Ottaviano, infatti, non è morto il 24 agosto (la Provvidenza dei sindacalisti ha deciso che finisse i suoi giorni a poca distanza dalla ricorrenza del decesso di Bruno Trentin con il quale aveva lavorato sia alla Fiom che in Cgil per tanti, lunghi e travagliati anni). Del Turco aveva iniziato a morire il quel 14 luglio 2008 quando una squadra della Guardia di Finanza si era presentata nel suo buen retiro di Collelongo (un paese abruzzese lungo una strada che termina lì) per arrestarlo sulla base di accuse gravissime ed infamanti per le quali, secondo la Procura, esistevano ‘’prove schiaccianti’’ che non sono mai emerse né accertate nel corso di lunghissime indagini e di rogatorie internazionali.

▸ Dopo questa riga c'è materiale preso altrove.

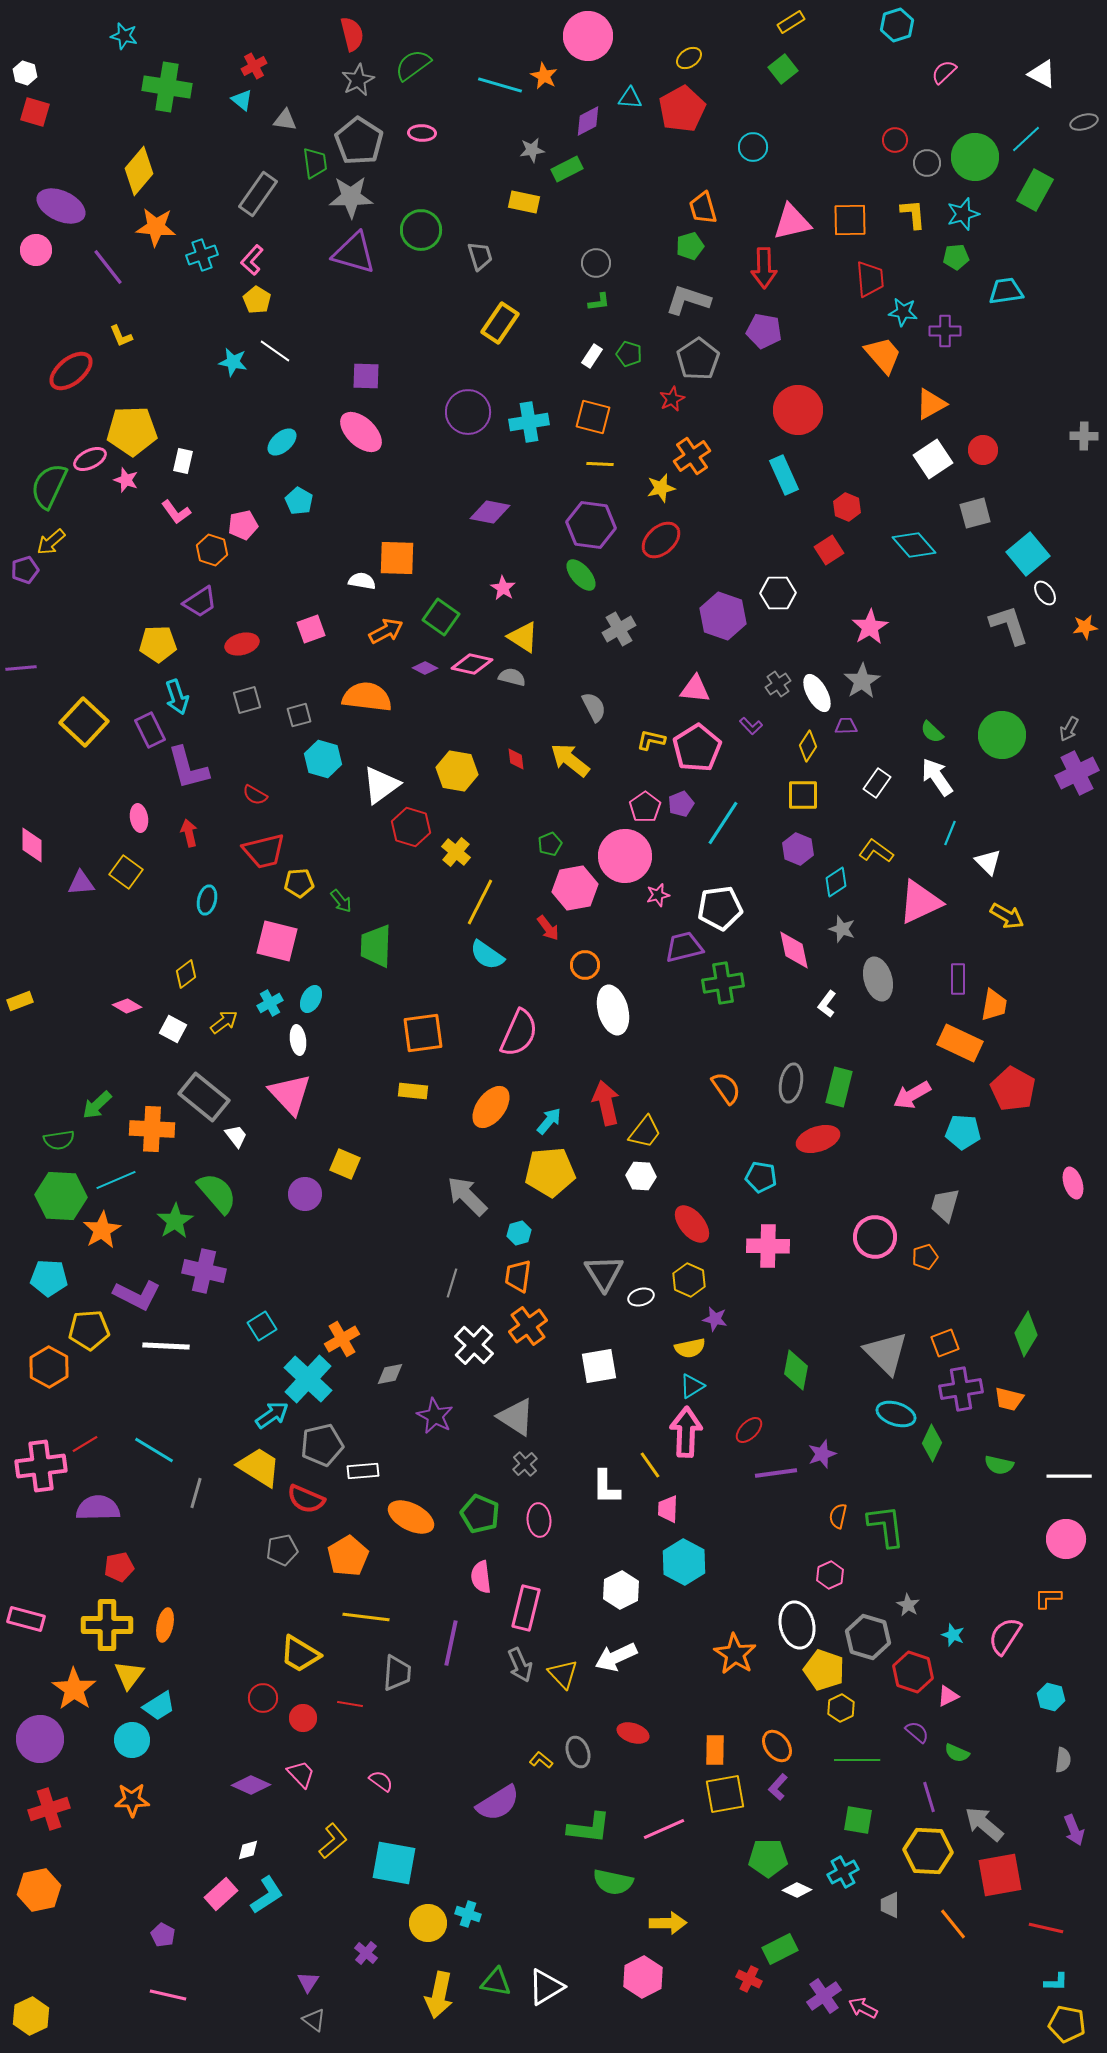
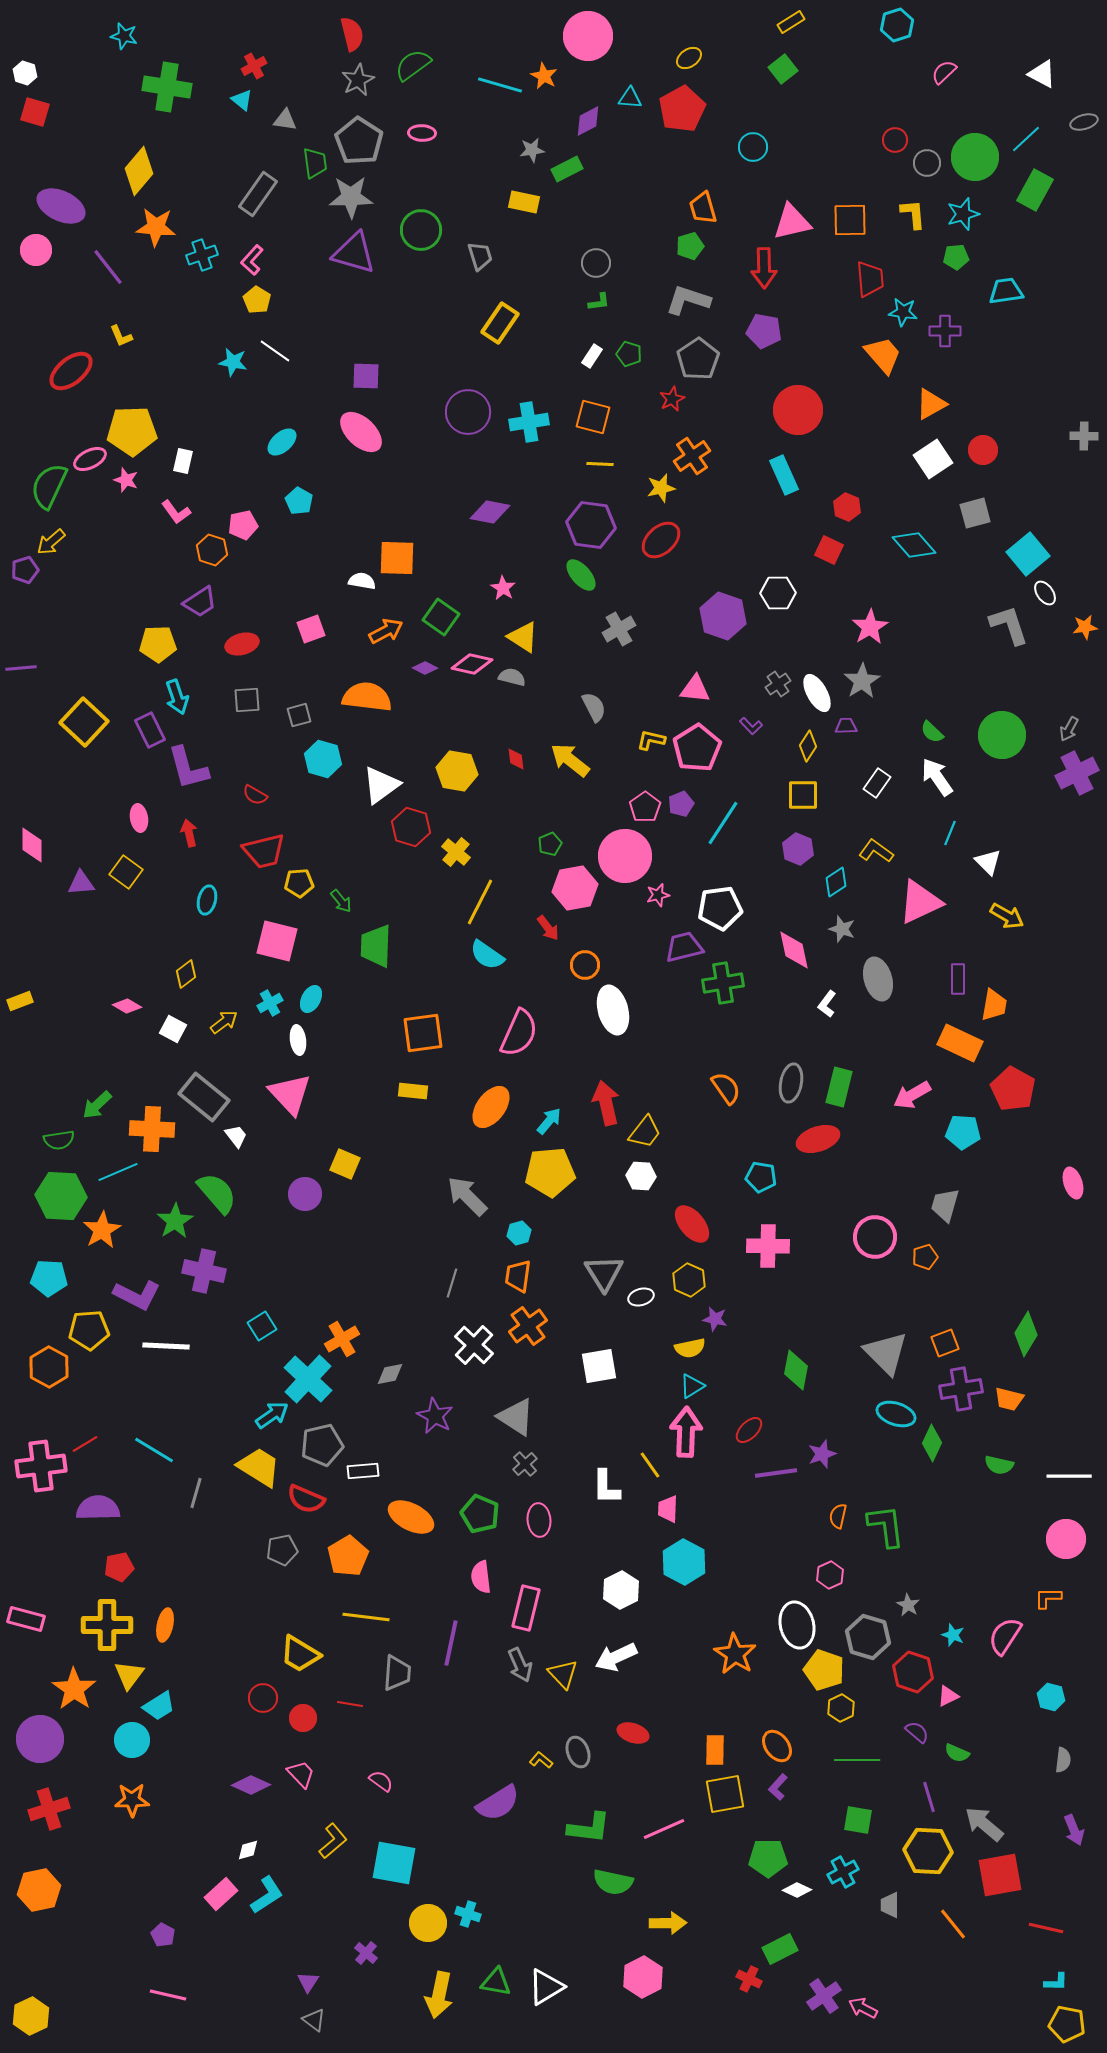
red square at (829, 550): rotated 32 degrees counterclockwise
gray square at (247, 700): rotated 12 degrees clockwise
cyan line at (116, 1180): moved 2 px right, 8 px up
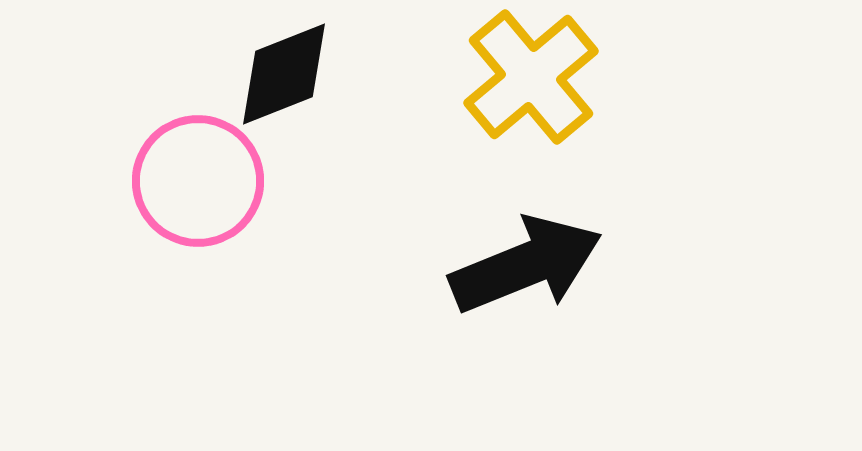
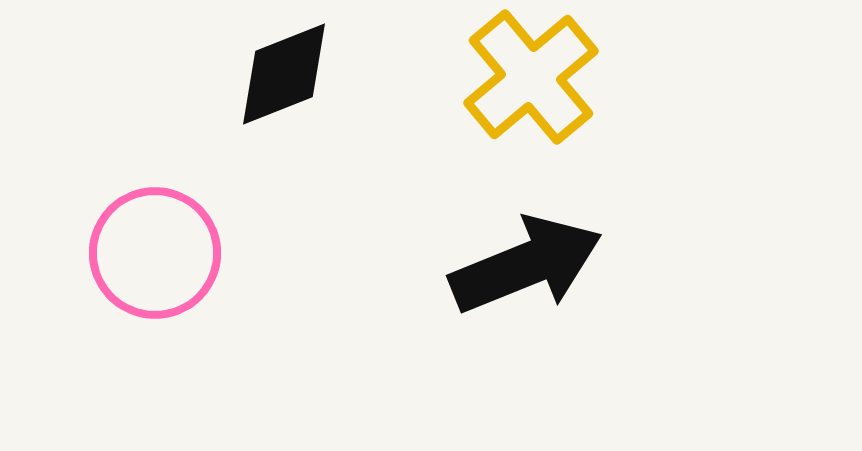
pink circle: moved 43 px left, 72 px down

La carriera sindacale e politica di Ottaviano Del Turco
Allora Ottaviano Del Turco era presidente della Regione Abruzzo. Questa era l’ultima tappa di un cursus honorum folgorante. Ottaviano del Turco è stato un grande sindacalista, appartenuto a quell’Olimpo degli eroi di cui hanno fatto parte nomi indimenticabili come Fernando Santi, Luciano Lama, Bruno Trentin, Pierre Carniti, Piero Boni, Giorgio Benvenuto e tanti altri che hanno fatto la storia del sindacato (e del Paese) nella seconda metà del secolo scorso. Probabilmente, questi nomi, che a me ricordano tanti anni di vita vissuta intensamente, non dicono quasi nulla oggi.
Del Turco fu anche parlamentare ed europeo, ministro delle Finanze, scrittore e pittore fino a quando la malattia non ha preso il sopravvento anche sul pennello, la tela e la tavolozza.
Le vicissitudini giudiziarie
La vicenda giudiziaria di Ottaviano Del Turco è andata avanti per un decennio. Le Corti che hanno esaminato il caso hanno, in pratica, ‘’sfogliato la margherita’’ dei reati di cui era accusato: corruzione, concussione, truffa, falso e associazione a delinquere. E ovviamente ad ogni ‘’petalo’’ strappato corrispondeva una riduzione della pena. In primo grado, Del Turco fu condannato a nove anni e sei mesi. Nel processo di secondo grado vennero stralciati 21 episodi di dazione su 26, e la pena risultò più che dimezzata: quattro anni. Dopo un rinvio ad un’altra Corte e un nuovo giudizio, la Cassazione, infine, ridusse a tre anni e undici mesi la reclusione, l’interdizione dai pubblici uffici da perpetua a cinque anni, mentre cancellò l’associazione per delinquere.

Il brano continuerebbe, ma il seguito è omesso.